I agree. I think the move to Apple Silicon is primarily about porting macOS to the iPhone's hardware / software stack. Whatever the energy efficiency benefits (which are substantial at present), the cost savings are key. Though given Apple's industry-leading CPUs, it's hard to blame them. The only issue is that whereas developing an SoC suitable for a laptop or iMac can be done with a beefed-up iPad SoC, the Mac Pro - the nichest of Apple's products - would require something substantially bespoke. The obvious concern is that Apple will chose to simply discontinue the line instead.

Though again, why make the 7,1 in that case? They could have just relied on the iMac Pro to hold people over until the Mac Studio (or even updated the 6,1 with newer Xeons / Radeons / TB3 - how hard would this have been?).
 

bmoraski

macrumors regular
May 27, 2020
102
40
Ill be using my 5,1 ( Mojave ) until it completely dies. I have it setup to do everything i need it to do. All my photo's, home movies ( converted all old VHS and Hi8 videos to digital ) , all my music ( CD's etc ) and Garage band for guitar tinkering. Such a beautiful machine and i always wanted the cheese grater tower. Have had a little over 2 years. Im also a collector. I still have my original 17" imac corduo upgraded to 2 gig of ram. lol
 
  • Like
  • Love
Reactions: stx66 and AAPLGeek

mattspace

macrumors 68040
Jun 5, 2013
3,344
2,975
Australia
Though again, why make the 7,1 in that case? They could have just relied on the iMac Pro to hold people over until the Mac Studio (or even updated the 6,1 with newer Xeons / Radeons / TB3 - how hard would this have been?).

Because the 6,1 was a failed paradigm, not a flawed implementation of a good paradigm. It was a failure when it was brand new, it was a failure when it was 1 year old, it was a failure when it was still the flagship mac 5 years later.
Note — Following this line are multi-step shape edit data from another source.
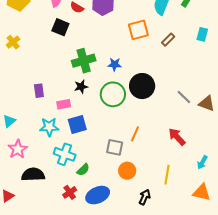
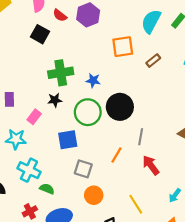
gray line: (184, 97) -> (141, 137), moved, turned 49
pink rectangle: (64, 104) -> (34, 117), turned -48
blue square: (77, 125) -> (68, 140), moved
orange line: (135, 134) -> (116, 155), moved
green semicircle: (83, 170) -> (47, 189), turned -120
yellow line: (167, 175) -> (136, 204), turned -48

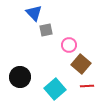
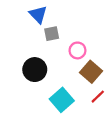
black circle: (20, 77) -> (35, 70), moved
red line: (87, 86) -> (98, 97), turned -40

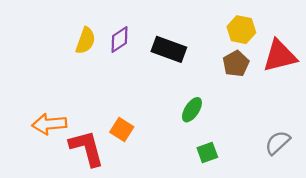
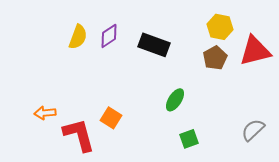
orange arrow: (49, 124) -> (45, 113), size x0.7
The 6,1 made Apple a laughing stock in professional circles. Bruised ego & butthurt gave us the 7,1.
 

tsialex

Contributor
Jun 13, 2016
13,455
13,601
Because the 6,1 was a failed paradigm, not a flawed implementation of a good paradigm. It was a failure when it was brand new, it was a failure when it was 1 year old, it was a failure when it was still the flagship mac 5 years later.

The 6,1 made Apple a laughing stock in professional circles. Bruised ego & butthurt gave us the 7,1.

I don't see the late-2013 Mac Pro as a failed Mac and for some workflows, it's just perfect. As a MacPro5,1 successor, yes, it's a complete failure. A little less ego from Apple, better marketing and focus on what the platform did best would have made the MacPro6,1 a success as something else on the Mac line.

Looking back, it was the completely wrong successor for the MacPro5,1, but it's a great and iconic Mac. If you look from the perspective as something as a Mac Studio prototype ahead of time, it's a silent numbers cruncher and a lot of people really love it.
 
Last edited:

mode11

macrumors 65816
Original poster
Jul 14, 2015
1,452
1,172
London
As a fan of the G4 Cube, I've always seen the 6,1 as a beautiful piece of design, if not something I'd actually buy (unless / until it becomes cheap, purely as a collector's item).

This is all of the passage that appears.